Gravenor became contrite, resigned, respectful of Ada’s convention.

He paid up, and after recovering from his amazement at watching Philip lick the last vestige of bacon fat from the blade of his knife (there’s a war on, Rod had to tell himself), asked for his overcoat.

The three men left the house and went their various ways.

A second golden summer accompanied the waves of invasion, the retreats, the numb scramble to defend what was left. Yet the People’s War was still by no means everybody’s. Figures strolled in the parks in their shirtsleeves, lolled in deck chairs at lunchtime, offering their cheeks to an indulgent sun. There were the letters from across the Atlantic, where the Dianas and Cecilys had installed themselves to their advantage in New York apartments. The Australians — who could blame them? — were returning home by droves. So there was, and there wasn’t, a war. There were the barrage balloons, of course: amiable bloated cows, or sinister intestinal ganglia, depending on how one felt that day. The same applied to the sky-writing, which in the heat of a summer afternoon observers on the ground might interpret as an exercise on a blue slate. More disturbing were those old, indigent characters who had been overlooked, or refused to be evacuated, and who were haunting even the better streets to the discomfort of those who dismiss on principle, old age, ill-health, poverty, any phenomenon which threatens personal continuity. One might still succeed in dismissing other people’s dead and wounded, but not these ancient harbingers, their wrinkles pricked out in coal dust or soot, who looked as though they had crawled from the ruins of a structure built for eternity. As indeed it had to be. There were too many sandbags around, to protect it from blast. There were all these uniforms. One could accept the smell of khaki and sweaty socks mingling with the stench of duck droppings and urinals when so many healthy lads from the Dominions had arrived to defend all that is most worthy of defending. In the circumstances, it was easy to accept adultery, perhaps even sodomy — more difficult their dreadful accents.
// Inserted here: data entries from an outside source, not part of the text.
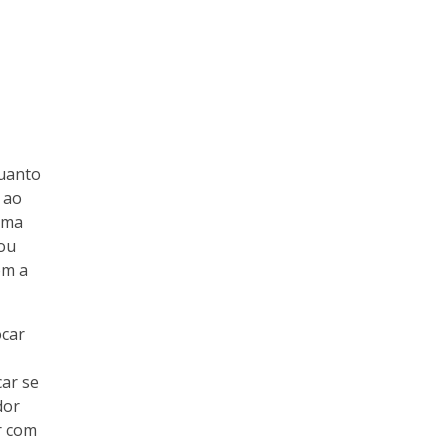
quanto
 ao
uma
tou
om a
ocar
car se
dor
r com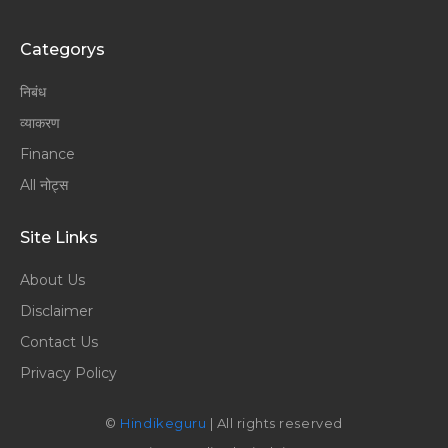
Categorys
निबंध
व्याकरण
Finance
All नोट्स
Site Links
About Us
Disclaimer
Contact Us
Privacy Policy
©
Hindikeguru
| All rights reserved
But the ancient harbingers remained haunting the streets. And night thoughts evading the golden days of what might be the last summer.

This was the London in which Mrs Trist reached the apogee of her career or fate. Not that she aspired to heights. Experience in her several lives had left her with few illusions. She was sceptical of history, except at a ground-floor level. She could not believe in heroes, or legendary actors, or brilliant courtesans, or flawless beauties, for being herself a muddled human being astray in the general confusion of life. (If she had been born all of a piece, she might have become a suburban housewife or, without those brakes which impede a woman’s progress or downfall, a small-time down-to-earth whore.)